Self-Organizing Maps (SOM) require that you specify a 2D grid on which data points can cluster. Some of the grid points may be empty and others might have clusters mapped to them. There is no need to provide a fixed cluster size.

require 'pp'
require 'flock'

data = []

# a much simpler way to cluster text
data << %w(apple orange)
data << %w(black white)
data << %w(white cyan)
data << %w(orange)
data << %w(apple)

# nxgrid, nygrid, data are required.
# additional options such as metric, iterations can be passed in a hash.

# cluster upto 4 groups in a 2x2 grid.
pp Flock.self_organizing_map(2, 2, data, sparse: true)

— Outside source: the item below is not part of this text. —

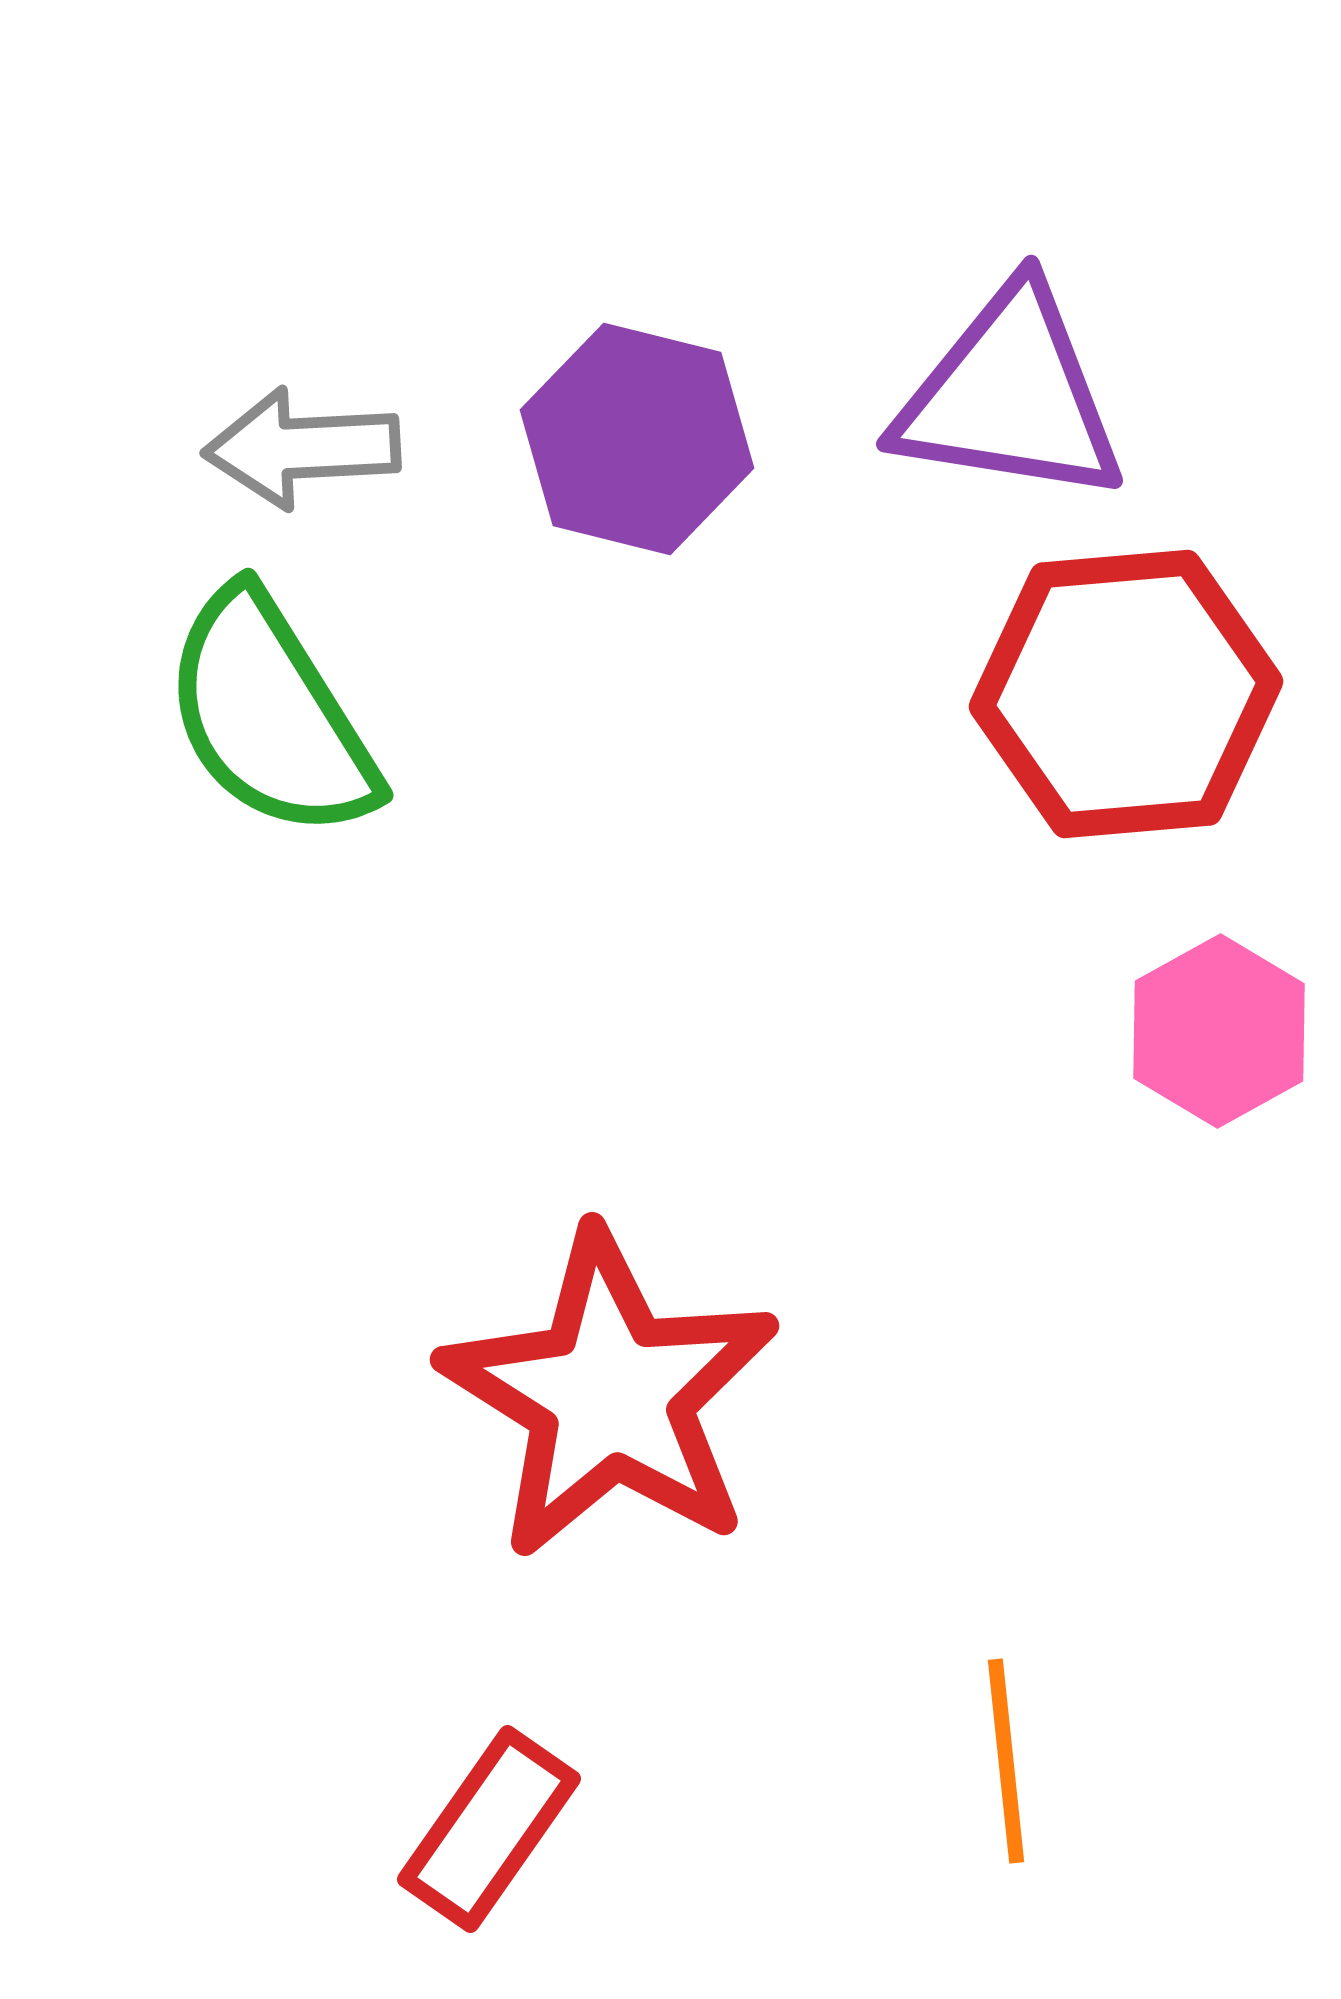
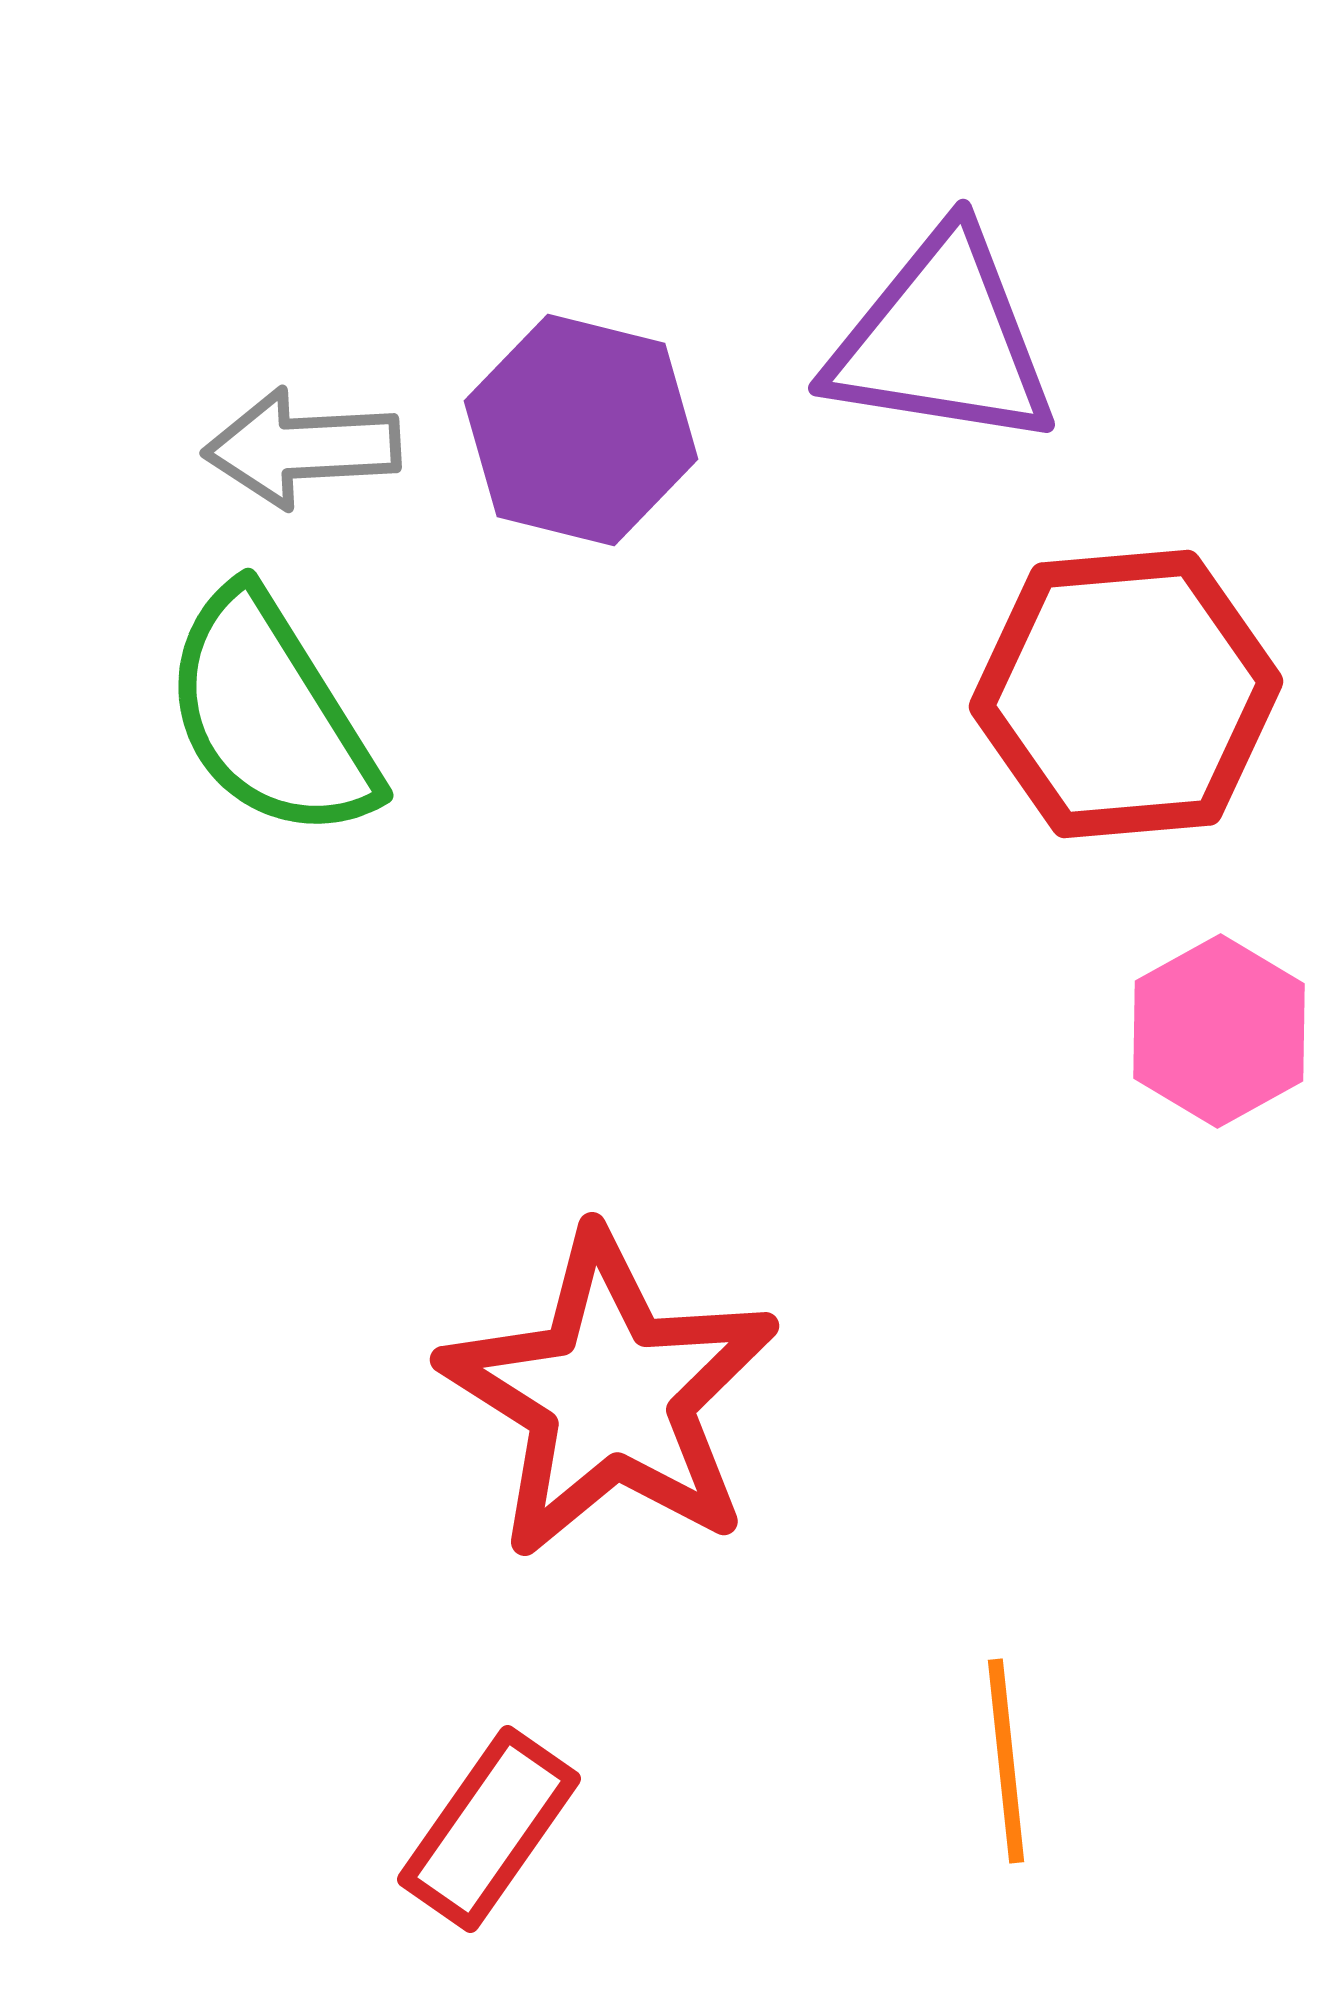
purple triangle: moved 68 px left, 56 px up
purple hexagon: moved 56 px left, 9 px up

Note: SOM clustering provides the 2D grid coordinate for each vector instead of an integer cluster value for each vector like kcluster and treecluster.

Changes from 0.4.x to 0.5.0

Deprecated methods

  • kmeans: use kcluster instead

  • sparse_kmeans: use kcluster with option sparse: true

  • sparse_treecluster: use treecluster with option sparse: true

  • sparse_self_organizing_map: use self_organizing_map with option sparse: true

Method signature

  • kmeans, treecluster and self_organizing_map no longer take mask as a parameter.

  • mask needs to passed along with other optional parameters in the options hash.

TODO

  • K-Tree clustering

  • Use Sparse Matrix instead of converting sparse data into dense matrices.

  • BIRCH hierarchical clustering.

  • EM clustering.

  • kcluster auto-suggest cluster size.

License

Creative Commons Attribution - CC BY